Because markets are based on competition, and that causes a lot of issues on it's own, even in the absence of capitalism. It's because of competition that we consume too much resources, have wars between nations, etc. I don't think we can get rid of a lot of the problems we have unless we start actually planning long term and co-operating instead of competing. I agree with you that it'd be hard and risky to build a working planned economy, and that it'd be best to start with small scale tests. I just don't see how humanity will survive unless we start planning at a very large scale and stop competing with each other. A global planned economy is the only way to do that.

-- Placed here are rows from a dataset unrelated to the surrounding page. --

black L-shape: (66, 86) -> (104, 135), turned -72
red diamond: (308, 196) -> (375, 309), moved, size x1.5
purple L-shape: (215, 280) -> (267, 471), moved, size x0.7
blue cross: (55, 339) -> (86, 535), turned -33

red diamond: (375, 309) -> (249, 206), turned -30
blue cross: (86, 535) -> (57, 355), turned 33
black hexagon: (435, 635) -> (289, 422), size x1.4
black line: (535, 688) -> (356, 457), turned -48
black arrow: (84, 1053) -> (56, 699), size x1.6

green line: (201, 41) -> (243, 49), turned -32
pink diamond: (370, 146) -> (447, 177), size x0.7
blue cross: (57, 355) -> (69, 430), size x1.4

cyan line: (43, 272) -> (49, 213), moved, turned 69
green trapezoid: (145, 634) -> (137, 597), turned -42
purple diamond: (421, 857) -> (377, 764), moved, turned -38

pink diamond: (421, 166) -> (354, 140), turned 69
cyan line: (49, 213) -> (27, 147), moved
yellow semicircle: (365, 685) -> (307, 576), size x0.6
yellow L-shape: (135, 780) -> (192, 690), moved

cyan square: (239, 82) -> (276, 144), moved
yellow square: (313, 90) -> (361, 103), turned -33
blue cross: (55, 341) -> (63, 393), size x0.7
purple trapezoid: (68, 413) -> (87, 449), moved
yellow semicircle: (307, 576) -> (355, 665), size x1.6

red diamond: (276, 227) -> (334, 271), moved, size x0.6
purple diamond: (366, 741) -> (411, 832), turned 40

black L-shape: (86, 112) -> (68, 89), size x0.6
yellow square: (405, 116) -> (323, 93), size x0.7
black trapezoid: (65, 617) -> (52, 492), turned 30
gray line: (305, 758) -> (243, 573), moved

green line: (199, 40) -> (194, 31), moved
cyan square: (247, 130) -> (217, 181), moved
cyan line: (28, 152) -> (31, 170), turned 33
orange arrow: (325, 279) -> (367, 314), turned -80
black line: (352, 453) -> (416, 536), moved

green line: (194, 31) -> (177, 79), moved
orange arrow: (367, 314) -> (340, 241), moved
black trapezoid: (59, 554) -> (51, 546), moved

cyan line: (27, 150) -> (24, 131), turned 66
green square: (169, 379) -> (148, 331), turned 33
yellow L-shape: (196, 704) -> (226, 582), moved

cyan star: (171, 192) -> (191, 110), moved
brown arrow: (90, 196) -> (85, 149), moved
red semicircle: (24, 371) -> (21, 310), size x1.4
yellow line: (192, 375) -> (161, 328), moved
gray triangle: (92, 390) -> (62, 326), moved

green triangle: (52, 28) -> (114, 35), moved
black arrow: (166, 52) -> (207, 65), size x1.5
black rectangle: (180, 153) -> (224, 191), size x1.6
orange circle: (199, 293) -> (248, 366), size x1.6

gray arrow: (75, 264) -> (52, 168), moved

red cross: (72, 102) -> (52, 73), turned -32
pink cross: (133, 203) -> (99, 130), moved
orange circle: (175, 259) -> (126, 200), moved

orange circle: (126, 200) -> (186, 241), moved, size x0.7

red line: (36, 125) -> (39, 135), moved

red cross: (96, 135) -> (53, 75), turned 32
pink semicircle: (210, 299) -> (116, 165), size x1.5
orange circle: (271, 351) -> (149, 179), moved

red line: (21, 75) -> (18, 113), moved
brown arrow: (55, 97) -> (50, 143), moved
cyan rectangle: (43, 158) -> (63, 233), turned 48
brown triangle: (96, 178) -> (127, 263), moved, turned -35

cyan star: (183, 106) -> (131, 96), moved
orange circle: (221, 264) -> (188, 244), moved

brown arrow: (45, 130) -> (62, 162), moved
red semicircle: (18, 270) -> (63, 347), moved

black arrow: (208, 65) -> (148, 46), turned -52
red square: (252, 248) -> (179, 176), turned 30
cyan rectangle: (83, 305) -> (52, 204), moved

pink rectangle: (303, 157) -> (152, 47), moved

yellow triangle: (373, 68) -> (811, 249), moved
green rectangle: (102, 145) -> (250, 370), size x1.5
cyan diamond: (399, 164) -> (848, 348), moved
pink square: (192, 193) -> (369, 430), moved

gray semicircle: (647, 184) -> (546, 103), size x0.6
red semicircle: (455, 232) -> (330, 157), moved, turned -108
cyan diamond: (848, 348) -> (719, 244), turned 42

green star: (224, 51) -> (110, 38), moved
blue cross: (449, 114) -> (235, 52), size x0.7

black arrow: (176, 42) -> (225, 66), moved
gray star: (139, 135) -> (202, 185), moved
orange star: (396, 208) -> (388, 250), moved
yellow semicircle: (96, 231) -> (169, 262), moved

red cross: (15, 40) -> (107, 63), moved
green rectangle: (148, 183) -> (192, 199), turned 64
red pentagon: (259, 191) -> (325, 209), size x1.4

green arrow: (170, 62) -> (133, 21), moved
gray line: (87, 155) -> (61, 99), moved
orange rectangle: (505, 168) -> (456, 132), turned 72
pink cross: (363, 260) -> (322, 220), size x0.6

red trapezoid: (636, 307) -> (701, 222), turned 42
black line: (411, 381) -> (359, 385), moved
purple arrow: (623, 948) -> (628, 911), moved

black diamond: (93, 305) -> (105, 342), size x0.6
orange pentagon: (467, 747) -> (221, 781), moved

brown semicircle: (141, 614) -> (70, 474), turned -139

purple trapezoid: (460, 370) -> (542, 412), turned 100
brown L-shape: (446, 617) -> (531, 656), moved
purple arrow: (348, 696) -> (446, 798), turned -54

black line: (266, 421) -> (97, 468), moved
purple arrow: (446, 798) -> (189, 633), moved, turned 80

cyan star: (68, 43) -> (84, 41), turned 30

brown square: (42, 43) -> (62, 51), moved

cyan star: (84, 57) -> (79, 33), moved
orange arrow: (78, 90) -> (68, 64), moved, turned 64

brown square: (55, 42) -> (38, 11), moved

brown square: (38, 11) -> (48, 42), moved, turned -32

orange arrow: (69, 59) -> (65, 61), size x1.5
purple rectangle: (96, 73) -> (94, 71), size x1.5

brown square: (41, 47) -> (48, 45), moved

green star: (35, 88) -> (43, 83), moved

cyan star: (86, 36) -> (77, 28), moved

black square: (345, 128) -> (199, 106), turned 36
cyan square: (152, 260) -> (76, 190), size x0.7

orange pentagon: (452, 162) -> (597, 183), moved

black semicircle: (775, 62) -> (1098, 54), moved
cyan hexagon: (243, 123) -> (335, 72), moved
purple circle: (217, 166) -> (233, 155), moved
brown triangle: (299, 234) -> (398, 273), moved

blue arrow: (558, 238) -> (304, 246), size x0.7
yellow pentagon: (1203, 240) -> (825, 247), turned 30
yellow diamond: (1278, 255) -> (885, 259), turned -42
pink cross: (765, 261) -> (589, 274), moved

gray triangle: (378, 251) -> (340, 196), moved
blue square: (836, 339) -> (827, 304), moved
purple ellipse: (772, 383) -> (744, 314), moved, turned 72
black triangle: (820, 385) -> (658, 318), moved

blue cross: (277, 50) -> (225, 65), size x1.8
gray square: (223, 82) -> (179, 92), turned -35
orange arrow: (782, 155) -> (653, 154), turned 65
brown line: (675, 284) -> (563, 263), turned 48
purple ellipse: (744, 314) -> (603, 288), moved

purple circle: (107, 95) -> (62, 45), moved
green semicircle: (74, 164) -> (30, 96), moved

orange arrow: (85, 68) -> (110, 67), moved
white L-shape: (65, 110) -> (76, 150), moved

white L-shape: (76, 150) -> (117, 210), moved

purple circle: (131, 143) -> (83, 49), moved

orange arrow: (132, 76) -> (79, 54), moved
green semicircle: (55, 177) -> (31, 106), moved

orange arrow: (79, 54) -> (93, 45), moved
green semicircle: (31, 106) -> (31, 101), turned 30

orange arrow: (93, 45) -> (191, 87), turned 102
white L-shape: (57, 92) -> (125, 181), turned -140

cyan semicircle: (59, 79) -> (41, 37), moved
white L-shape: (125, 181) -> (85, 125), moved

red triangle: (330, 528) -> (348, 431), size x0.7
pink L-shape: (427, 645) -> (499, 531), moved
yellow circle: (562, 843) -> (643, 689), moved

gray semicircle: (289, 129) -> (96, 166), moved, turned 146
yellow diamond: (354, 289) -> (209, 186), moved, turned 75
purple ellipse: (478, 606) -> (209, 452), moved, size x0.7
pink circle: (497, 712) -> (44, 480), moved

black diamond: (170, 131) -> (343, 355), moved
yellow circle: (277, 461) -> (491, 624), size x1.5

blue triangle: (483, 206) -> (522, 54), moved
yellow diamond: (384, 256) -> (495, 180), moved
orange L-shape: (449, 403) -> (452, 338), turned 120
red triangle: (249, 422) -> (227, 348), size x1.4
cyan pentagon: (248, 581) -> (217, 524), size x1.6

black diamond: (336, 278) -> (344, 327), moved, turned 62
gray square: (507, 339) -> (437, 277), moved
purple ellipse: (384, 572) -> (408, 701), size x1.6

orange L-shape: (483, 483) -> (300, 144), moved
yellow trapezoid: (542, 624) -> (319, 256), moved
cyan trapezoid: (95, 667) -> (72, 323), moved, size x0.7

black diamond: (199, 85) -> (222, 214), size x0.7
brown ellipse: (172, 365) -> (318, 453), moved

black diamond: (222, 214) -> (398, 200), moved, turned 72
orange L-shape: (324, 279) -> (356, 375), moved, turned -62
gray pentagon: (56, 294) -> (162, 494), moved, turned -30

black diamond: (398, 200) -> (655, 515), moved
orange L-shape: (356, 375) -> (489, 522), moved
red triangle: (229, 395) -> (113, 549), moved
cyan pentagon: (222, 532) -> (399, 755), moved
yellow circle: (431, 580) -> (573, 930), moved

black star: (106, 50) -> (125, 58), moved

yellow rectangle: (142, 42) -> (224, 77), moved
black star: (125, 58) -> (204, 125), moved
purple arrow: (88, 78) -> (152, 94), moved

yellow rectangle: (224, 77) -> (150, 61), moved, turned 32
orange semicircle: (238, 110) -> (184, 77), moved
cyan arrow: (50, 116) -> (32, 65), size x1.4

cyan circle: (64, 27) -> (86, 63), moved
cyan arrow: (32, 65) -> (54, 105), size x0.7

> But I believe most people, including myself, would only do the minimum if no personal gain was involved
I don't think all personal gain needs to be removed in a planned economy. There could be different rewards for different tasks, if achieving the plan requires it. What is not necessary is the ridiculously large differences between rewards. It's enough that the reward is somewhat motivating, there's no need to have some tasks be thousands or millions of times more rewarding than others. If there are tasks that wouldn't get done in the absence of rewards so large, surely they are rare and worth leaving undone for the other benefits of a planned economy.
> there are a number of social democracies (which are mixed economy, i.e. capitalist) in Europe that attest to that.
I live in one of the best managed ones, and still we're slowly but surely losing our government to the influence of capital. Media is concentrating, worker rights and unions are being attacked, etc. It takes a long time in a well designed system, but eventually capital will win. Even if we manage to get a government that tries to protect the rights of people over capital, the realities of a global economy based on competition don't allow that anymore. If we try, we lose to countries that don't and then we can no longer afford it.
I don't believe there's any connection between market competition and security competition, even though they both belong to the abstract category of "competition".
Conflict deaths were higher before modern capitalism, and were the highest per capita in hunter gatherer societies that don't have the social construction of private property. The 20th century communist states weren't more peaceful than capitalist states. The level of brutalization was often more extreme, like the Holodomor or the ethnic cleansing of Tartars from Crimea perpetrated by Stalin. China being no exception as the invasion of Vietnam shows. Or the agrarian communist Pol Pot and his genocide of his own people with a focus on ethnic Vietnamese. Or compare the brutality of the Soviet invasion of Afghanistan to the US invasion of Afghanistan. Conflict deaths were the lowest in all of human history in the most capitalist era of human history, the 1990s, during American unipolar hegemony.
The primary driver of conflict is the absence of a stable polar power, whether that power is capitalist or communist, and the resulting security competition that naturally emerges between actors with different interests when they're put inside this anarchic power vacuum with nobody to protect them but themselves, causing paranoia and preemption. The easiest path to return to a low conflict world would be just to return to American hegemony as it was in the 1990s before Russian imperial belligerence and Chinese revisionism around Taiwan were even possible due to American unipolar deterrence being unquestionable. It would be a capitalist world, but it would certainly also be the most peaceful world in human history, notwithstanding the relatively small number of conflicts that would still occur.
The liberal perspective on all this would be that the biological drive to compete with our fellow people is not something that can be suppressed, because it's an evolved trait that is part and parcel of existing as a primate. It's something to channel into less destructive activities like sports, games, or interests, and it's something to control and shape and unleash with regulations and systems. And no liberal would say that this is a perfect state of affairs, only that it's the least bad state of affairs that can be practically achieved given our biology and the real-world constraints that we need to work with.